__TASK BRIEF__: The answer must consist of every line below that holds the word "用户管理".

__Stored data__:
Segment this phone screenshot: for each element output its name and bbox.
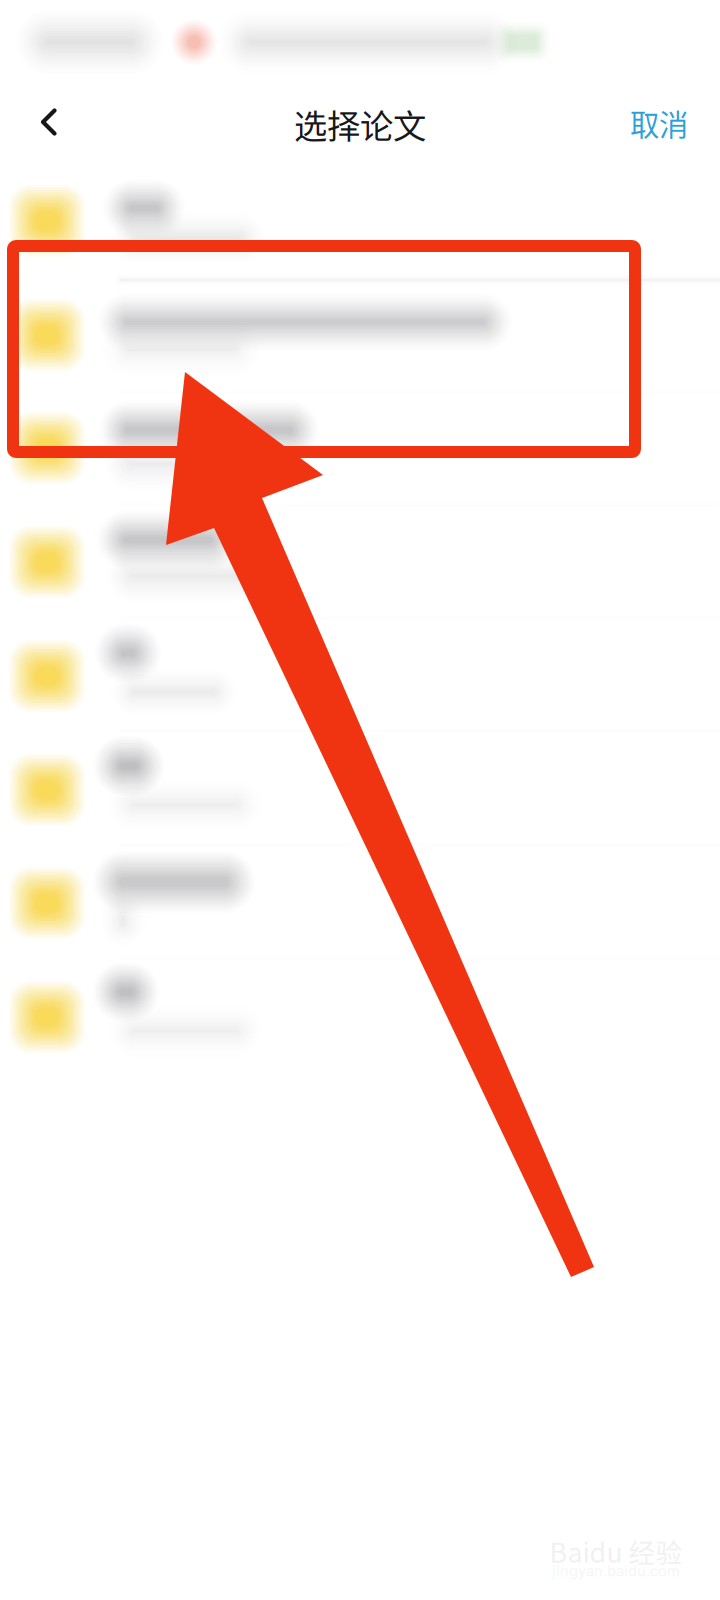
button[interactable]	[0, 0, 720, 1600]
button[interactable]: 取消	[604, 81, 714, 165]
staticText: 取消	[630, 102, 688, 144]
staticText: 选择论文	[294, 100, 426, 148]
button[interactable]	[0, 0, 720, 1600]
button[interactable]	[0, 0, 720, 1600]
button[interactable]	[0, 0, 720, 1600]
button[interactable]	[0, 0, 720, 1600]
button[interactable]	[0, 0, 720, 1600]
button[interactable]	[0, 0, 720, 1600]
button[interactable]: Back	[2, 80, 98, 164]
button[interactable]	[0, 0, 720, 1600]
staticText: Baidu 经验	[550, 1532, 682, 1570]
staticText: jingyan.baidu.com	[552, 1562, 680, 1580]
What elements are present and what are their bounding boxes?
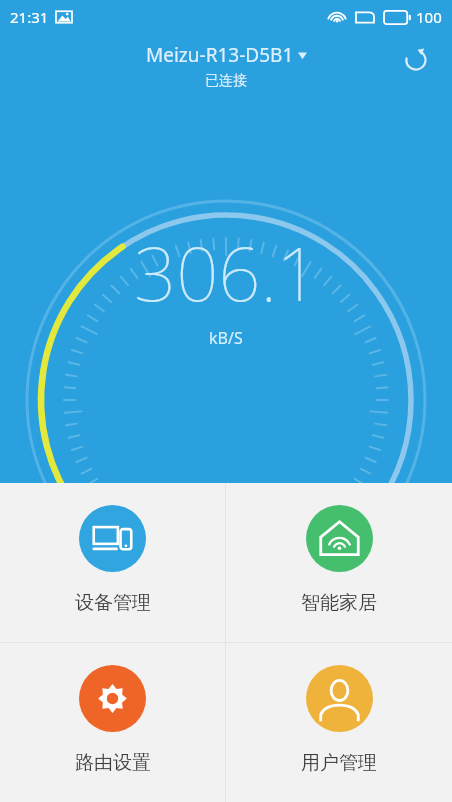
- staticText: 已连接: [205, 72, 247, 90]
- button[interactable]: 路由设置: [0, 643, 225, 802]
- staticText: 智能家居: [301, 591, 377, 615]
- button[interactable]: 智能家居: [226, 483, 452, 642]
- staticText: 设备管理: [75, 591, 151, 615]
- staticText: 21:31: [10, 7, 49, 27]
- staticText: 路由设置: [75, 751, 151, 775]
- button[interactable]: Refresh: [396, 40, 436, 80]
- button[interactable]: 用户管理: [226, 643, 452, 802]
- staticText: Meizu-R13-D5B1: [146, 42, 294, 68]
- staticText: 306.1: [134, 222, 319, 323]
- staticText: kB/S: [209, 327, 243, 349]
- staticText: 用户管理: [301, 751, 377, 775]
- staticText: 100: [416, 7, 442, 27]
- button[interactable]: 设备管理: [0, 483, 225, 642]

__ANSWER SPACE__:
- button[interactable]: 用户管理: [226, 643, 452, 802]
- staticText: 用户管理: [301, 751, 377, 775]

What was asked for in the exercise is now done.